Si leva un coro di proteste: «Ma Santità non può dare credito a queste fake news!» Pio IX si risente: «Vi ricordo che ho fatto in tempo a far proclamare dal sinodo il dogma dell’infallibilità del papa, se ne dubitate non ci metto niente a scomunicarvi un’altra volta.» Il conte di Cavour che fino a quel momento era stato silenzioso fa osservare al papa: «Però ci avete messo duemila anni prima di decidere che il papa è infallibile». Pio IX ha la risposta pronta: «La Chiesa prende le sue decisioni dopo averle attentamente ponderate. E poi lo sappiamo in che miserevole condizione sono le Poste in Palestina».

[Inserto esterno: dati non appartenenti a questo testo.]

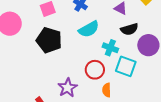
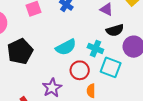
cyan semicircle: (89, 29) -> (66, 47), moved
black pentagon: (49, 40) -> (20, 51), moved, turned 30

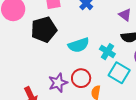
black pentagon: (20, 51) -> (44, 30), moved
red circle: (80, 70) -> (81, 78), moved

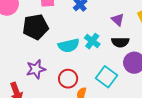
cyan cross: (107, 52) -> (92, 41), moved
purple star: (58, 83) -> (36, 69), moved

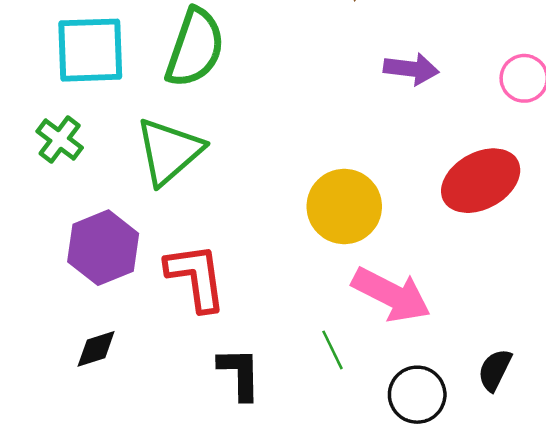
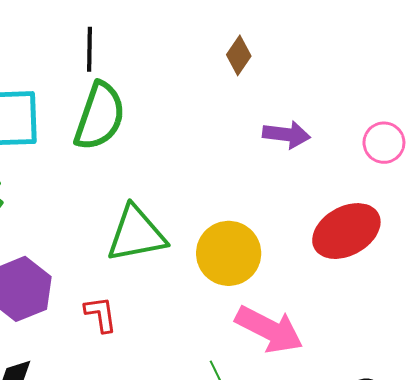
green triangle: (169, 151) -> (136, 234), moved, turned 30
red L-shape: (196, 277) -> (101, 314), size x0.6

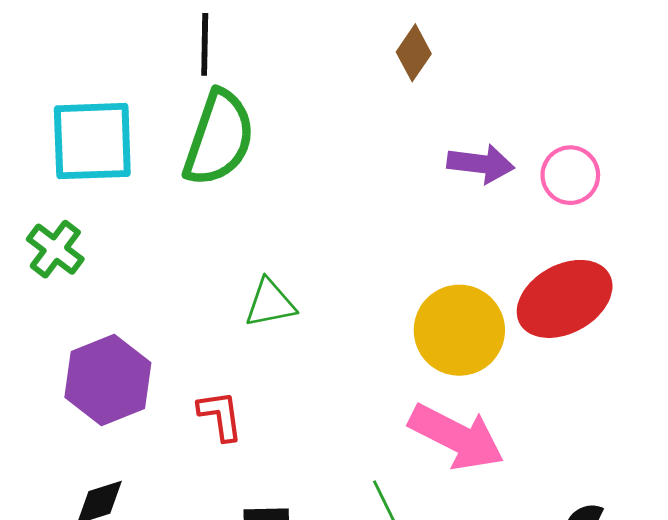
pink circle: (384, 143) -> (570, 175), moved
green triangle: (136, 234) -> (270, 303), size x0.6
yellow circle: (229, 253) -> (459, 330), moved

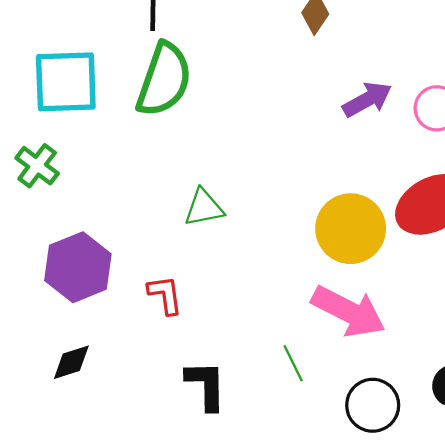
purple arrow: (481, 164) -> (367, 99), turned -36

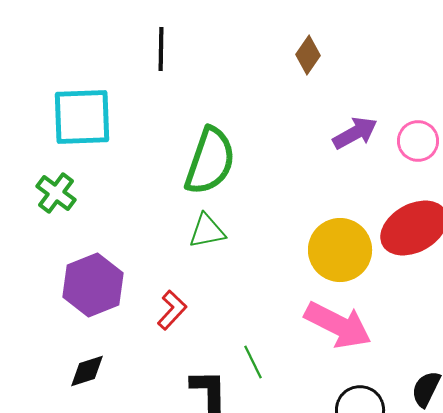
green semicircle: (164, 80) -> (210, 161), moved
red L-shape: (165, 295) -> (172, 310), turned 51
green line: (293, 363) -> (253, 362), moved

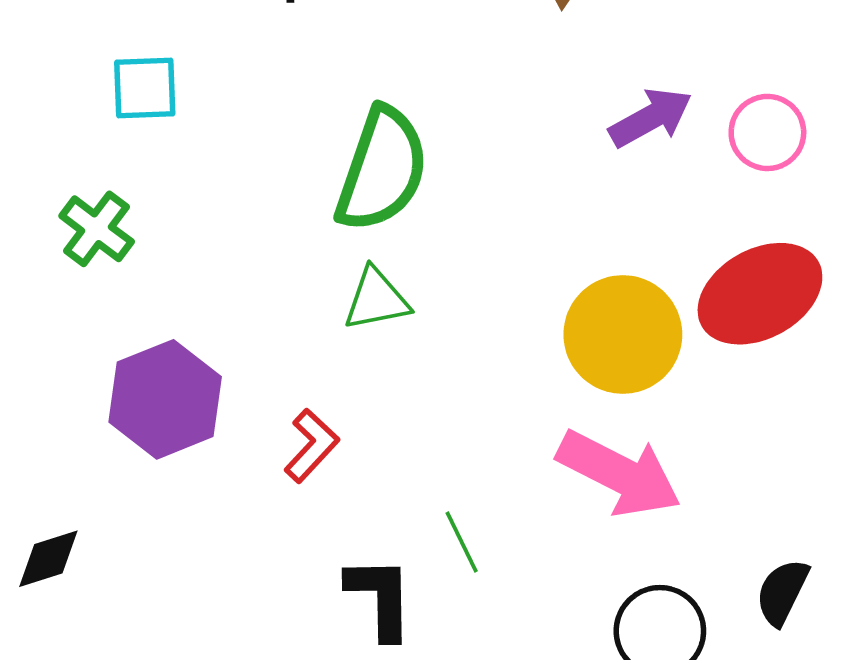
cyan square: (82, 117) -> (145, 88), size x0.6
black diamond: (87, 371) -> (48, 559), moved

Interviene Costantino Nigra che, in quanto alto esponente della massoneria si è sentito chiamato in causa: «Ci dica Santità. E se un giorno a Roma ci fossero due papi, uno emerito e l’altro in carica e avessero idee diverse, quale dei due sarebbe il papa infallibile?». Pio IX non ha dubbi: «È un’ipotesi impossibile, non succederà mai». Cavour è arrivato alla festa con la sua ultima fiamma, la bella danzatrice ungherese Bianca Soverzy di 28 anni conosciuta nel 1856 quando lui aveva già 46 anni. Indossano entrambi la mascherina ma il papa non demorde: «La dama che l’accompagna è la moglie di Domenico Ronzani, impresario del Teatro Regio di Torino. Non è una sua congiunta come prevede il decreto del presidente del consiglio numero 12.871. Come ha fatto a farla entrare?» «La signora ha spiegato alle guardie che veniva per lei Santità, per farsi benedire». È bastato per ammansirlo.
La lista dei componenti di casa Savoia venuti a rendere omaggio al padre della patria (e di molti italiani) è lunghissima e porterebbe via troppo spazio. Vogliamo almeno citare Vittorio Emanuele III che ha regnato dal 1900 al 1945. Era praticamente invisibile, assorbito dall’impresa di mettere in ordine la sua collezione di monete, la più grande al mondo e l’unica passione della sua vita. I presenti hanno scoperto che c’era anche lui quando ha fatto una domanda: «Scusate, sapete dirmi se il virus si trasmette anche attraverso le monete da collezione?». Rassicurato dal Virologo di corte, si è rituffato nella sua raccolta e lì è rimasto per tutto il tempo.
È stata una bella festa, fra i rappresentanti del bel mondo non poteva mancare Gabriele D’Annunzio che indossava una mascherina fatta fare con la stoffa delle mutandine di Eleonora Duse dopo essersi raccomandato che non le lavassero prima di iniziare la lavorazione.